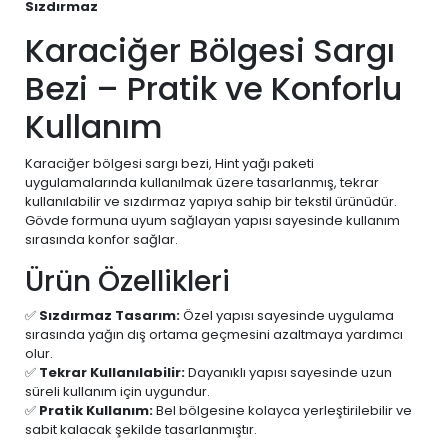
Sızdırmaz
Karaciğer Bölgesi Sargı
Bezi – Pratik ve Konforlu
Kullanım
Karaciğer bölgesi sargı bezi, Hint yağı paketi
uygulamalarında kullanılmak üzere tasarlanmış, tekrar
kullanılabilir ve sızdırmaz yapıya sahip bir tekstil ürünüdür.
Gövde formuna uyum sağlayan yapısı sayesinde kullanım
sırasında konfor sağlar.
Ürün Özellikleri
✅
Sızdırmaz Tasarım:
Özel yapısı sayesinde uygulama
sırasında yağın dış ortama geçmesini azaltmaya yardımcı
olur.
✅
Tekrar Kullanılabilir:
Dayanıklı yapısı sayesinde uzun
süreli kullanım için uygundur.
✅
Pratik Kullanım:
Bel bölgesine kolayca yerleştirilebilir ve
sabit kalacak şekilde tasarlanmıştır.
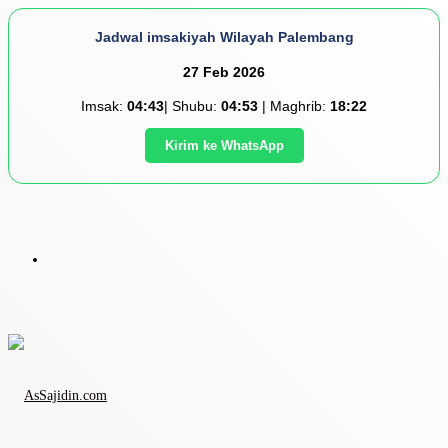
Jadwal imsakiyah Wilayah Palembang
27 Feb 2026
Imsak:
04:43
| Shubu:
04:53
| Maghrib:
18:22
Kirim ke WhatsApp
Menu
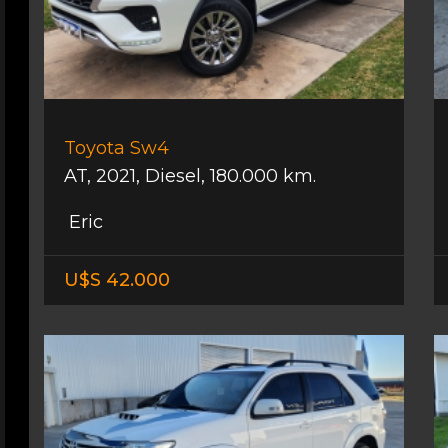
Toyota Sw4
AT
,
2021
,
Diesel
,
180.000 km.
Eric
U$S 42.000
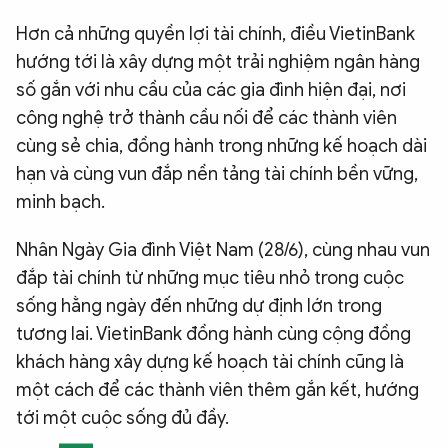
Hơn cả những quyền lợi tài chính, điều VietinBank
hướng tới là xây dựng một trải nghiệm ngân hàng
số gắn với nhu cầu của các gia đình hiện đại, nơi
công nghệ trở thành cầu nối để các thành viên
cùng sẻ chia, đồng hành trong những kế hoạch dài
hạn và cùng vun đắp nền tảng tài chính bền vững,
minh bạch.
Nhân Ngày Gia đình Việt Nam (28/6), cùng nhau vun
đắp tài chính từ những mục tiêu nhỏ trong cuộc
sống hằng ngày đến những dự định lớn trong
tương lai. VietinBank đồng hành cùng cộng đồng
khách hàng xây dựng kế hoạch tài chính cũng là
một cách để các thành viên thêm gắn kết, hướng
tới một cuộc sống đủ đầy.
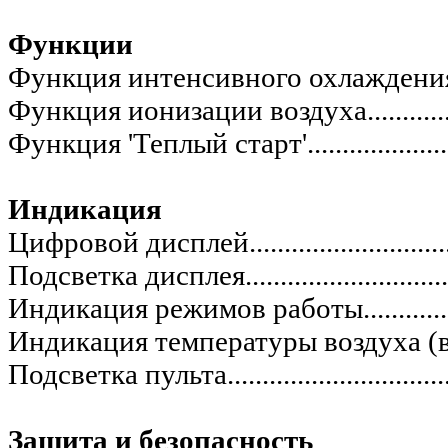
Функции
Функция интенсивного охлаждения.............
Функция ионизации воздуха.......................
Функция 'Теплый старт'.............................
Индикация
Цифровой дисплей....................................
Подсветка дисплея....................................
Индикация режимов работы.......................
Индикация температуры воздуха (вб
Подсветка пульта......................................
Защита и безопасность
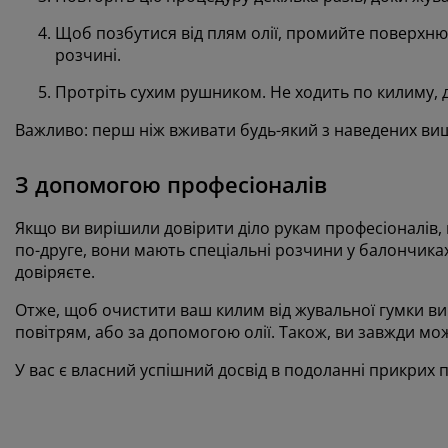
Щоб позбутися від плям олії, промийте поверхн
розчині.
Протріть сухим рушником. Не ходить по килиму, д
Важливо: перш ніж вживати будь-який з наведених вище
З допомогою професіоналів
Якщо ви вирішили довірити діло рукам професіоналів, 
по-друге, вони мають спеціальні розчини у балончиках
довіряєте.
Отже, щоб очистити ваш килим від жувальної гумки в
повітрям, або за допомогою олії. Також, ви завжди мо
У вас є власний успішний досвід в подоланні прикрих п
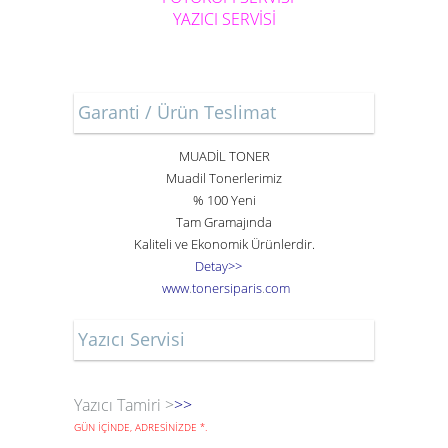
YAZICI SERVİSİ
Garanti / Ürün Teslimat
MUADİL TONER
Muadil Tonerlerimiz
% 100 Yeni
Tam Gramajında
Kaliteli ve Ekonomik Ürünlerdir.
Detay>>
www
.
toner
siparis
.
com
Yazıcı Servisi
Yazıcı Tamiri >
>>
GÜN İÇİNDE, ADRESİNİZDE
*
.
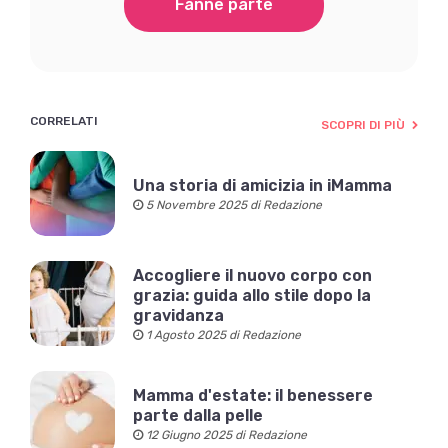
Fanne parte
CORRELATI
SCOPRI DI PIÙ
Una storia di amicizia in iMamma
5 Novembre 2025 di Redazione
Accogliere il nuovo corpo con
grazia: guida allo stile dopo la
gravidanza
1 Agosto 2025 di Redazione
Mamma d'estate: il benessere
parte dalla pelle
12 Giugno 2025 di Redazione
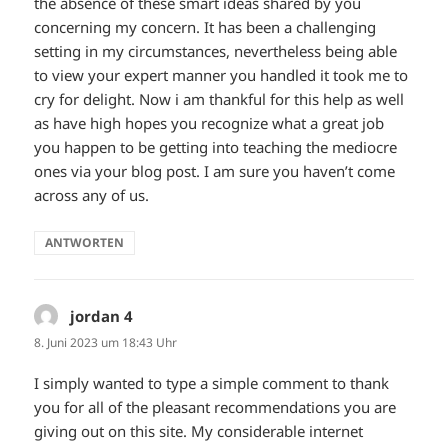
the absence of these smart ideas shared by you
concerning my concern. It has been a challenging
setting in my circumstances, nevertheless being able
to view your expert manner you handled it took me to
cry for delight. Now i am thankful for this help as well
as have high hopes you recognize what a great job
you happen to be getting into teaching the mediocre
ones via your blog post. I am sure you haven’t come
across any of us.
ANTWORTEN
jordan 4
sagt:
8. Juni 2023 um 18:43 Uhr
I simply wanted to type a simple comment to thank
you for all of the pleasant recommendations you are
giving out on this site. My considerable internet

===

*What is being asked*.
In the listing above, find the line containing "parte dalla pelle" and the line containing "cry for delight."; print those lines and every line between them exactly, leaving out pictures.

*Answer for this exercise*.
parte dalla pelle
12 Giugno 2025 di Redazione
the absence of these smart ideas shared by you
concerning my concern. It has been a challenging
setting in my circumstances, nevertheless being able
to view your expert manner you handled it took me to
cry for delight. Now i am thankful for this help as well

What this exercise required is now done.